Useful assistant tool Can helps some arthritis, the waist, the knee, the pregnant woman and also The luo river to solve the question. Multifunctional tool Multifunction tool for the accident situation security, reliable for the Escapes from the broken glass window and the safety belt cut off.

This information is provided under "Product Details" at this website.

Looking at the picture of this enigmatic tool and carefully reading over the explanation of its supposed uses only left me deeply perplexed, so I had no choice but to go in pursuit of yet one more Chinglish snark.

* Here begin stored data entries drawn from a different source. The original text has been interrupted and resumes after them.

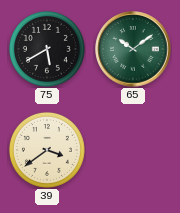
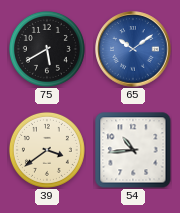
65 dial: green -> blue
54: none -> 10:44
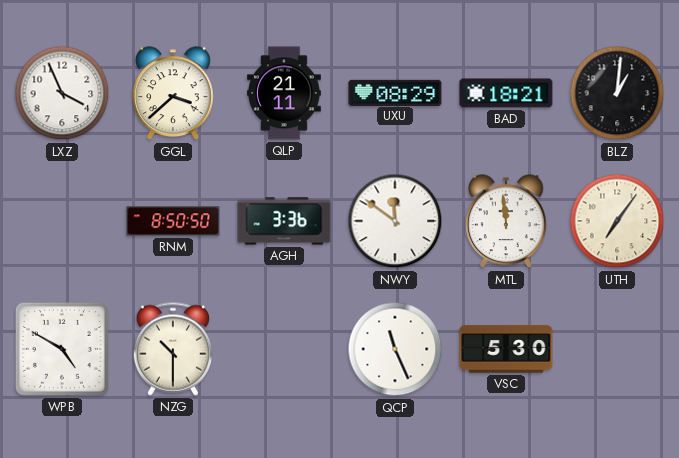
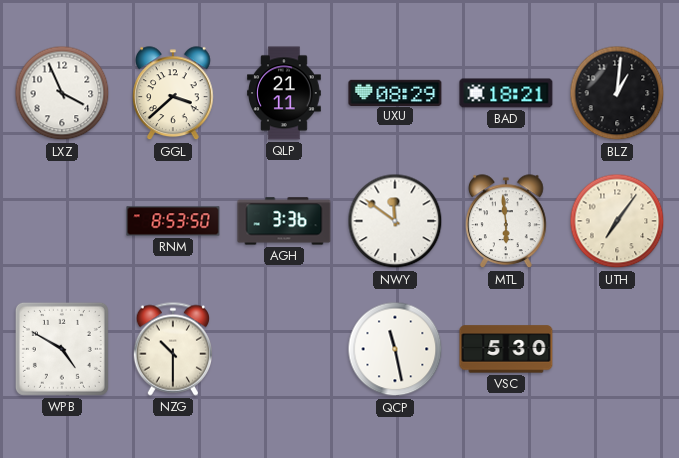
RNM: 8:50 -> 8:53
MTL: 11:59 -> 5:59
QCP: 11:26 -> 11:28
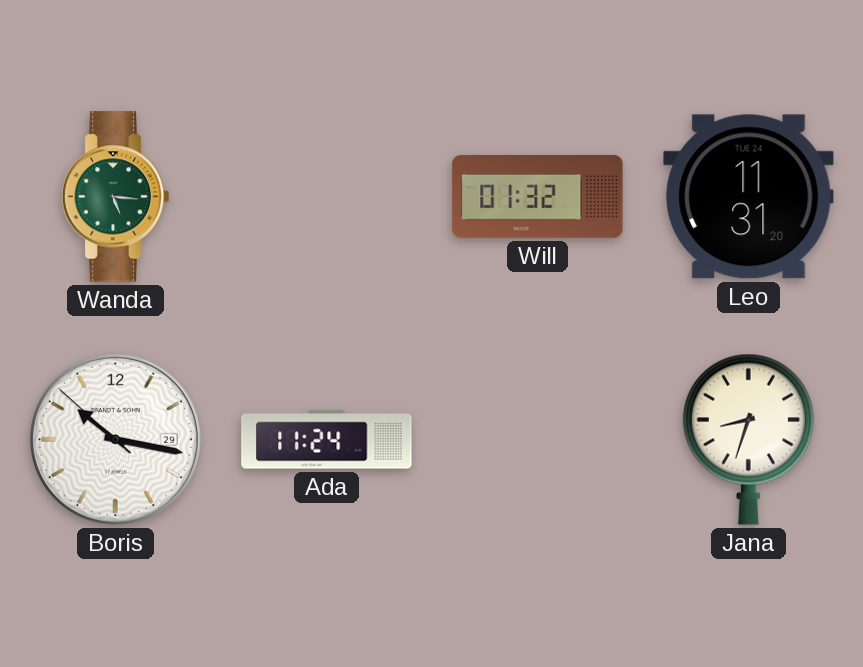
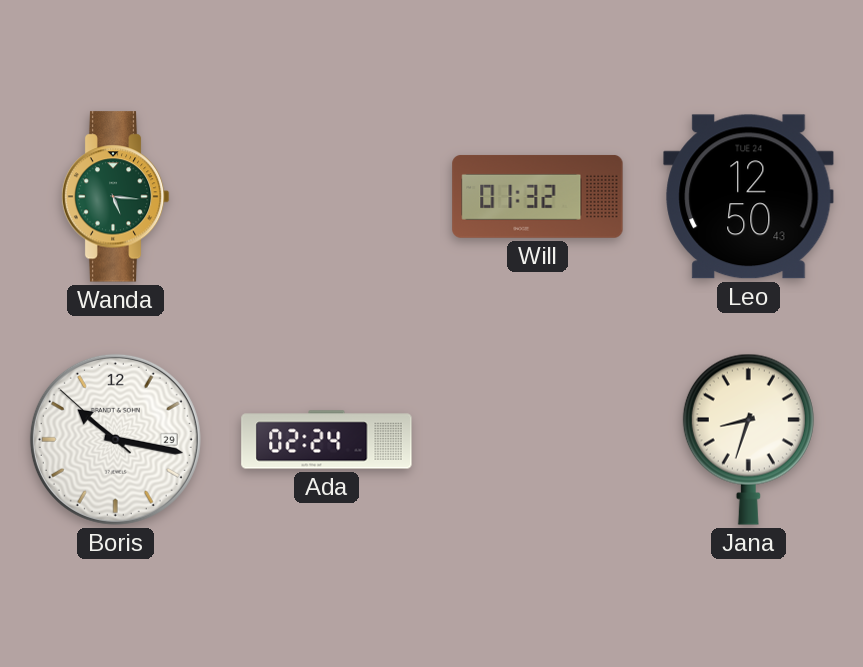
Leo: 11:31 -> 12:50
Ada: 11:24 -> 02:24
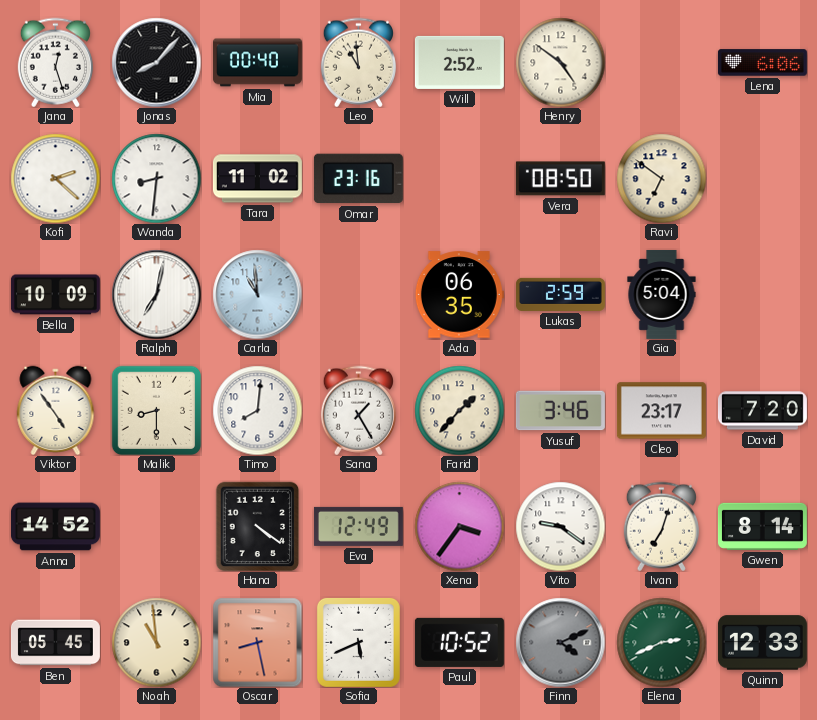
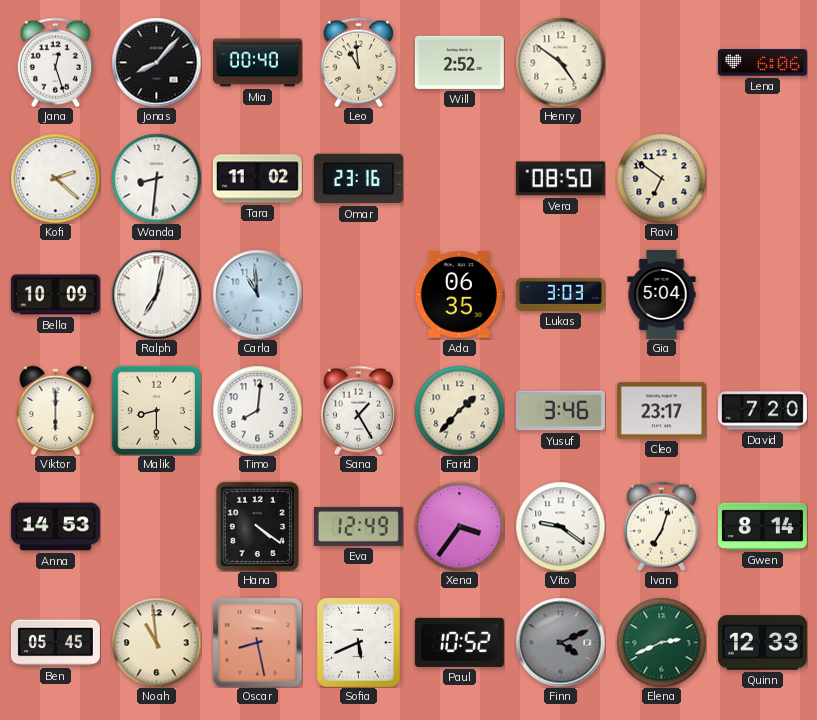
Lukas: 2:59 -> 3:03
Viktor: 4:54 -> 6:00
Anna: 14:52 -> 14:53
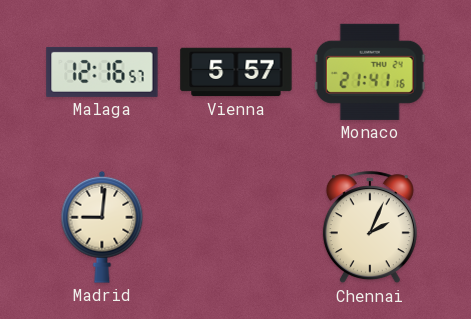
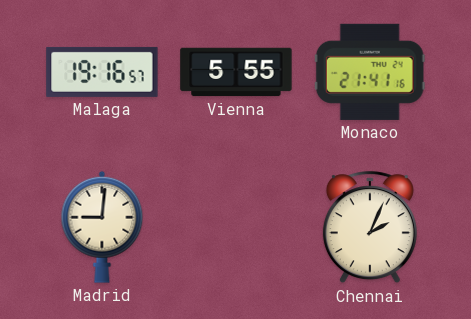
Malaga: 12:16 -> 19:16
Vienna: 5:57 -> 5:55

Fortunately, there is a more elaborate presentation on the nature of the handybar here.

Useful assistant tool

Can helps some arthritis, the waist, the knee, the pregnant woman and also the Luo river to solve the question.

Multifunctional tool

Multifunction tool for the accident situation security, reliable for the escapes from the broken glass window and the safety belt cut off.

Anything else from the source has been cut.